No quiero, triste espíritu, volver
por los lugares que cruzó mi llanto,
latir secreto entre los cuerpos vivos
como yo también fui.

No quiero recordar
un instante feliz entre tormentos;
goce o pena es igual,
todo es triste al volver.

Aún va conmigo como una luz ajena
 aquel destino niño,
aquellos dulces ojos juveniles,
aquella antigua herida.

No, no quisiera volver,
sino morir aún más,
arrancar una sombra,
olvidar un olvido.

-Luís Cernuda

I remember that the people who work for the STATE are not evil, though robotic, some without hearts of their own, they too are victims of bureaucracy. Though there are few who will write my life when I am dead, there are some. When the STATE dies, I will turn away, refuse to look, deny remembrance...I will remember the Other. We will once again become humans, individuals...We will ignore the clarion call as their monuments crumble under the weight of Our deliberate amnesia.

...

This day has been a revelation, a series of gifts and remembrances.
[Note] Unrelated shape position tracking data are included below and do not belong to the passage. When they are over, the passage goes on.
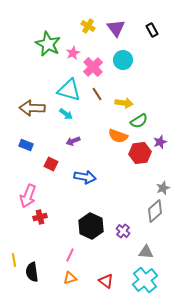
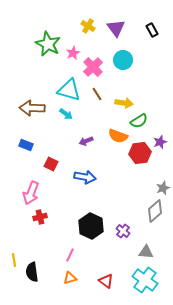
purple arrow: moved 13 px right
pink arrow: moved 3 px right, 3 px up
cyan cross: rotated 15 degrees counterclockwise
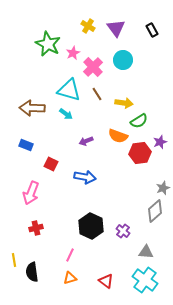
red cross: moved 4 px left, 11 px down
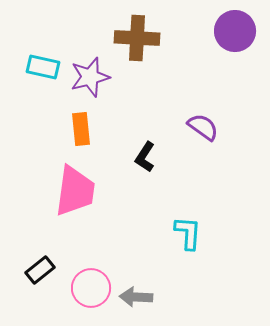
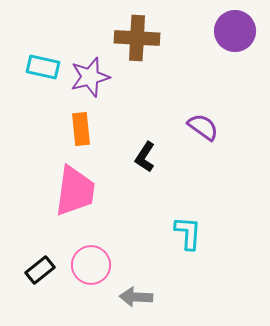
pink circle: moved 23 px up
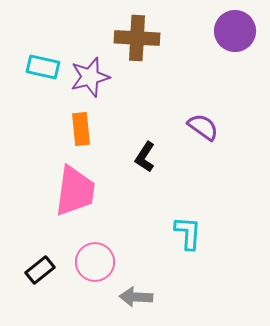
pink circle: moved 4 px right, 3 px up
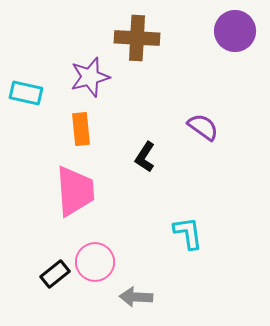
cyan rectangle: moved 17 px left, 26 px down
pink trapezoid: rotated 12 degrees counterclockwise
cyan L-shape: rotated 12 degrees counterclockwise
black rectangle: moved 15 px right, 4 px down
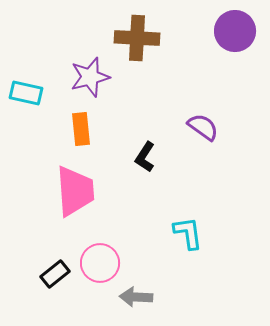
pink circle: moved 5 px right, 1 px down
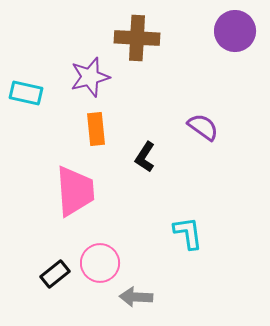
orange rectangle: moved 15 px right
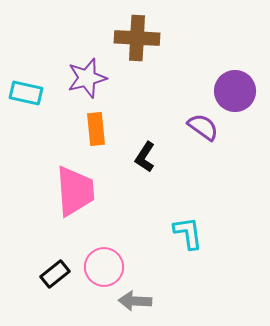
purple circle: moved 60 px down
purple star: moved 3 px left, 1 px down
pink circle: moved 4 px right, 4 px down
gray arrow: moved 1 px left, 4 px down
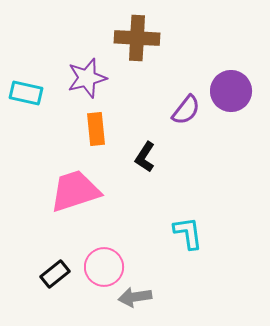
purple circle: moved 4 px left
purple semicircle: moved 17 px left, 17 px up; rotated 92 degrees clockwise
pink trapezoid: rotated 104 degrees counterclockwise
gray arrow: moved 4 px up; rotated 12 degrees counterclockwise
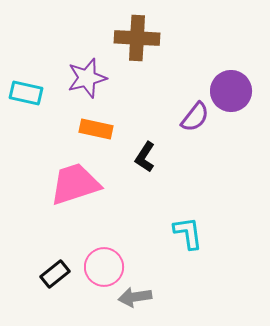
purple semicircle: moved 9 px right, 7 px down
orange rectangle: rotated 72 degrees counterclockwise
pink trapezoid: moved 7 px up
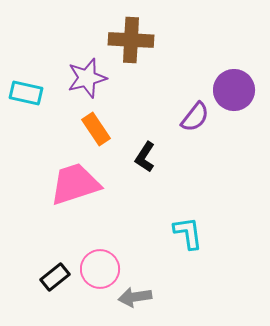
brown cross: moved 6 px left, 2 px down
purple circle: moved 3 px right, 1 px up
orange rectangle: rotated 44 degrees clockwise
pink circle: moved 4 px left, 2 px down
black rectangle: moved 3 px down
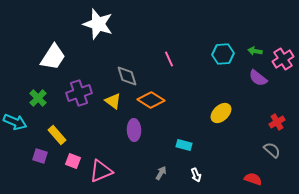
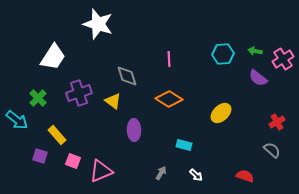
pink line: rotated 21 degrees clockwise
orange diamond: moved 18 px right, 1 px up
cyan arrow: moved 2 px right, 2 px up; rotated 15 degrees clockwise
white arrow: rotated 24 degrees counterclockwise
red semicircle: moved 8 px left, 3 px up
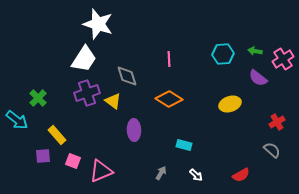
white trapezoid: moved 31 px right, 2 px down
purple cross: moved 8 px right
yellow ellipse: moved 9 px right, 9 px up; rotated 25 degrees clockwise
purple square: moved 3 px right; rotated 21 degrees counterclockwise
red semicircle: moved 4 px left, 1 px up; rotated 132 degrees clockwise
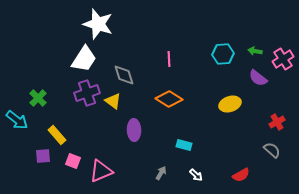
gray diamond: moved 3 px left, 1 px up
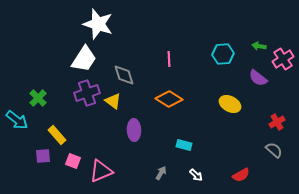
green arrow: moved 4 px right, 5 px up
yellow ellipse: rotated 45 degrees clockwise
gray semicircle: moved 2 px right
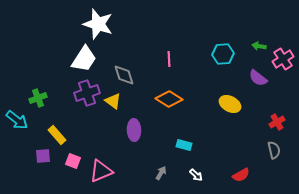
green cross: rotated 24 degrees clockwise
gray semicircle: rotated 36 degrees clockwise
These are some of the things I received and will not soon forget:

-a three hour drive and lunch with my mothers mother

-seeing my grandfather, suffering from dementia, smile as he recognizes my face and squeezes my hand between his

-seeing two lovers, separated by the failure of a body, hold hands and enjoy their daily visit at the rest home

-talking to my two uncles about ghosts and ghosts stories

-brief visits to the homes of my grandmothers, where memory and nostalgia run deep

-remembering why I wanted to come here in the first place

-talking to my mothers brother on the phone

-watching the sunset with my fathers mother

-returning home, kissing my wife and peeking in on two beautiful children lost in the wonderland of their dreams


Though the system dealt me a financial blow, interpolated me as a bad citizen and a rule breaker (though they are not synonyms), my journey was a long a beautiful remembrance. I don't want to be a citizen, I don't care about the system. Perhaps the last paragraph of section one is true, perhaps I will look away. Or maybe next time something similar happens I will stare the robots straight in the eye with deafening silence, I will stare until they look back and see me and until I can see them; the face of the Other.



Screen captures in order: The Chimes at Midnight, Welles; The Trial, Welles.

2 comments:

shaunie said...

I'm glad you were able to pull the good out of our irritating situation. I'm still stuck on the money.........

Di Cluff said...

I just spoke to my mother, you not only received those gifts; you were a gift to grandmothers, uncles & grandpas.